One other thing is that you can try to participate in the way my friend does. She is outgoing in genral but suprisingly quiet in class. What she does is when she says something, she doesnt look up from her grafitti/ fiddling. But tutors appreciate her participating. 
For me when i speak out i keep an eye contact with the tutor or look over his head. Cus if im aware that other people are looking at me---im done for :um
But hey, there is no such thing as a dumb/stupid comment. You are studying for a reason. Even though some immature pricks may laugh- you can betcha there is someone else breathing a sigh of relief because you asked the a question they felt too scared to ask out loud.
I usually laugh with others when they laugh at me.. hope this helps.


----------



## TimeisAllAround (Aug 16, 2009)

Good advice. Yeah about the "no such thing as a stupid comment." thing.. I believe that I think that because I have low self esteem. I mean not to appear like I'm full of myself but I've always been in at least a couple of advanced classes. I've been in some AP or college classes while in high school. I've kind of felt somewhat unworthy, I think my friends are smarter than me. Really I think most of my bad grades come from my procrastination which is linked to my perfectionism. I just have to get over that, hopefully I'll make some progress this year. I think that will lead to more participation in class.


----------



## virgo chick (Aug 14, 2009)

TimeisAllAround said:


> I mean not to appear like I'm full of myself but I've always been in at least a couple of advanced classes.


Thats cool. You don't sound as if you are full of yourself.



TimeisAllAround said:


> I've kind of felt somewhat unworthy, I think my friends are smarter than me. Really I think most of my bad grades come from my procrastination which is linked to my perfectionism. I just have to get over that, hopefully I'll make some progress this year. I think that will lead to more participation in class.

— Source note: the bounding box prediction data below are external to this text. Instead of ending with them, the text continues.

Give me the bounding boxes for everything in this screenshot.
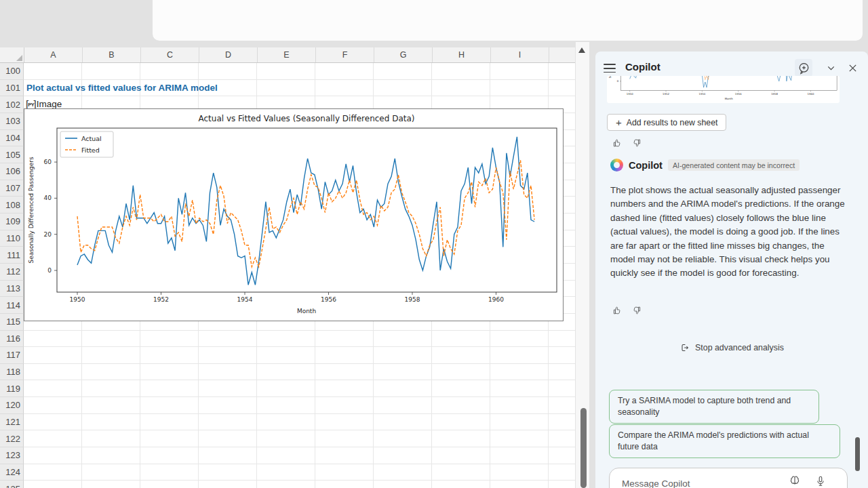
cell-h117[interactable] <box>432 347 490 364</box>
cell-i124[interactable] <box>490 464 549 481</box>
cell-i116[interactable] <box>490 331 549 348</box>
cell-f116[interactable] <box>315 331 374 348</box>
cell-b123[interactable] <box>82 447 140 464</box>
cell-b119[interactable] <box>82 380 140 397</box>
cell-d119[interactable] <box>199 380 257 397</box>
close-panel-button[interactable] <box>844 59 861 77</box>
cell-a120[interactable] <box>24 397 82 414</box>
row-header-109[interactable]: 109 <box>0 214 24 230</box>
cell-i123[interactable] <box>490 447 549 464</box>
cell-a125[interactable] <box>24 481 82 488</box>
cell-g123[interactable] <box>374 447 432 464</box>
cell-h123[interactable] <box>432 447 490 464</box>
copilot-scrollbar-thumb[interactable] <box>855 437 860 471</box>
cell-i117[interactable] <box>490 347 549 364</box>
cell-a124[interactable] <box>24 464 82 481</box>
cell-f101[interactable] <box>315 80 374 97</box>
cell-f117[interactable] <box>315 347 374 364</box>
row-header-102[interactable]: 102 <box>0 96 24 113</box>
row-header-116[interactable]: 116 <box>0 331 24 348</box>
cell-h119[interactable] <box>432 380 490 397</box>
column-header-h[interactable]: H <box>433 47 491 62</box>
row-header-100[interactable]: 100 <box>0 63 24 80</box>
row-header-115[interactable]: 115 <box>0 314 24 331</box>
scrollbar-up-arrow-icon[interactable] <box>578 47 585 53</box>
cell-b116[interactable] <box>82 331 140 348</box>
row-header-118[interactable]: 118 <box>0 364 24 381</box>
row-header-112[interactable]: 112 <box>0 264 24 281</box>
cell-c124[interactable] <box>140 464 199 481</box>
cell-i120[interactable] <box>490 397 549 414</box>
cell-h124[interactable] <box>432 464 490 481</box>
suggestion-pill[interactable]: Try a SARIMA model to capture both trend… <box>609 390 819 424</box>
cell-f125[interactable] <box>315 481 374 488</box>
cell-g124[interactable] <box>374 464 432 481</box>
row-header-108[interactable]: 108 <box>0 197 24 214</box>
cell-d117[interactable] <box>199 347 257 364</box>
cell-b120[interactable] <box>82 397 140 414</box>
thumbs-down-icon[interactable] <box>631 138 642 148</box>
cell-a121[interactable] <box>24 414 82 431</box>
cell-e120[interactable] <box>257 397 315 414</box>
column-header-c[interactable]: C <box>141 47 199 62</box>
cell-e125[interactable] <box>257 481 315 488</box>
row-header-117[interactable]: 117 <box>0 347 24 364</box>
arima-chart-image[interactable]: 1950195219541956195819600204060ActualFit… <box>24 108 564 321</box>
cell-g125[interactable] <box>374 481 432 488</box>
cell-h116[interactable] <box>432 331 490 348</box>
column-header-e[interactable]: E <box>258 47 316 62</box>
cell-h125[interactable] <box>432 481 490 488</box>
cell-i100[interactable] <box>490 63 549 80</box>
new-chat-button[interactable] <box>795 59 812 77</box>
add-results-button[interactable]: + Add results to new sheet <box>607 114 726 131</box>
cell-b122[interactable] <box>82 430 140 447</box>
select-all-corner[interactable] <box>0 47 24 62</box>
cell-c122[interactable] <box>140 430 199 447</box>
cell-g116[interactable] <box>374 331 432 348</box>
cell-h120[interactable] <box>432 397 490 414</box>
thumbs-down-icon[interactable] <box>631 305 642 316</box>
cell-d118[interactable] <box>199 364 257 381</box>
row-header-125[interactable]: 125 <box>0 481 24 488</box>
cell-g121[interactable] <box>374 414 432 431</box>
row-header-120[interactable]: 120 <box>0 397 24 414</box>
row-header-101[interactable]: 101 <box>0 80 24 97</box>
cell-g100[interactable] <box>374 63 432 80</box>
message-copilot-input[interactable]: Message Copilot <box>609 468 848 488</box>
cell-g119[interactable] <box>374 380 432 397</box>
cell-g118[interactable] <box>374 364 432 381</box>
cell-d123[interactable] <box>199 447 257 464</box>
row-header-110[interactable]: 110 <box>0 230 24 247</box>
cell-b124[interactable] <box>82 464 140 481</box>
row-header-103[interactable]: 103 <box>0 113 24 130</box>
cell-g117[interactable] <box>374 347 432 364</box>
chart-result-preview[interactable]: 1950195219541956195819600204060ActualFit… <box>607 76 840 103</box>
cell-a100[interactable] <box>24 63 82 80</box>
cell-f118[interactable] <box>315 364 374 381</box>
menu-icon[interactable] <box>604 64 616 75</box>
row-header-106[interactable]: 106 <box>0 163 24 180</box>
cell-c117[interactable] <box>140 347 199 364</box>
row-header-114[interactable]: 114 <box>0 297 24 314</box>
cell-c123[interactable] <box>140 447 199 464</box>
cell-d121[interactable] <box>199 414 257 431</box>
cell-f122[interactable] <box>315 430 374 447</box>
cell-e119[interactable] <box>257 380 315 397</box>
column-header-f[interactable]: F <box>316 47 374 62</box>
stop-advanced-analysis-button[interactable]: Stop advanced analysis <box>679 342 784 353</box>
cell-d122[interactable] <box>199 430 257 447</box>
cell-e118[interactable] <box>257 364 315 381</box>
prompt-brain-icon[interactable] <box>789 475 801 487</box>
cell-e123[interactable] <box>257 447 315 464</box>
cell-g120[interactable] <box>374 397 432 414</box>
row-header-105[interactable]: 105 <box>0 146 24 163</box>
cell-c118[interactable] <box>140 364 199 381</box>
cell-a119[interactable] <box>24 380 82 397</box>
cell-i125[interactable] <box>490 481 549 488</box>
column-header-i[interactable]: I <box>491 47 549 62</box>
cell-g122[interactable] <box>374 430 432 447</box>
grid-scrollbar-thumb[interactable] <box>580 408 587 488</box>
cell-f121[interactable] <box>315 414 374 431</box>
cell-e117[interactable] <box>257 347 315 364</box>
cell-f123[interactable] <box>315 447 374 464</box>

I feel the same way too. Im an art student and I cant even get myself to draw in my free time, because of the perfectionism. Really sucks. But its good that you made progress


----------



## TimeisAllAround (Aug 16, 2009)

That is a bummer about your drawing. Yeah the perfectionism leads to procrastination. That leads to something that isn't the best I could do. Which just starts a vicious cycle.


----------



## pita (Jan 17, 2004)

The more you do it, the easier it gets. If you know the class is going to be about a particular topic, you can prepare yourself for the discussion and make notes about things before you say them. Pick one class that you're really interested in, and challenge yourself to put up your hand at least once every time that class meets. I still sweat and shake and freak out when I have to talk in class, but I've gotten a lot better. I can actually _do_ it now, even if it's terrifying.

Good luck.


----------



## TimeisAllAround (Aug 16, 2009)

Thanks for the advice. Yeah I find that I'm willing to speak more in some classes than others. I suppose I can start with one class and branch out as I feel more comfortable.


----------